**EXERCISE OBJECTIVE:** Set every line of the data down again exactly, and keep the pictures out.

** DATASET EXTRACT follows **

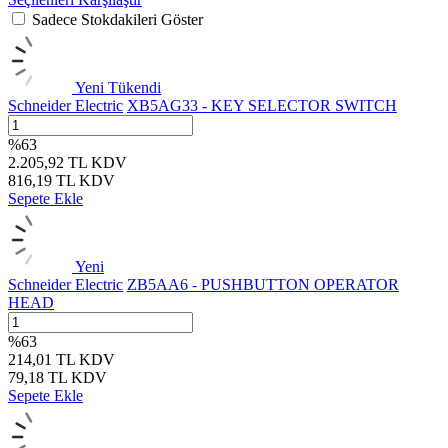
Sadece Stokdakileri Göster
Yeni
Tükendi
Schneider Electric
XB5AG33 - KEY SELECTOR SWITCH
%
63
2.205,92
TL
KDV
816,19
TL
KDV
Sepete Ekle
Yeni
Schneider Electric
ZB5AA6 - PUSHBUTTON OPERATOR
HEAD
%
63
214,01
TL
KDV
79,18
TL
KDV
Sepete Ekle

** End of DATASET EXTRACT **

**ANSWER FOR THIS EXERCISE:**
Sadece Stokdakileri Göster
Yeni
Tükendi
Schneider Electric
XB5AG33 - KEY SELECTOR SWITCH
%
63
2.205,92
TL
KDV
816,19
TL
KDV
Sepete Ekle
Yeni
Schneider Electric
ZB5AA6 - PUSHBUTTON OPERATOR
HEAD
%
63
214,01
TL
KDV
79,18
TL
KDV
Sepete Ekle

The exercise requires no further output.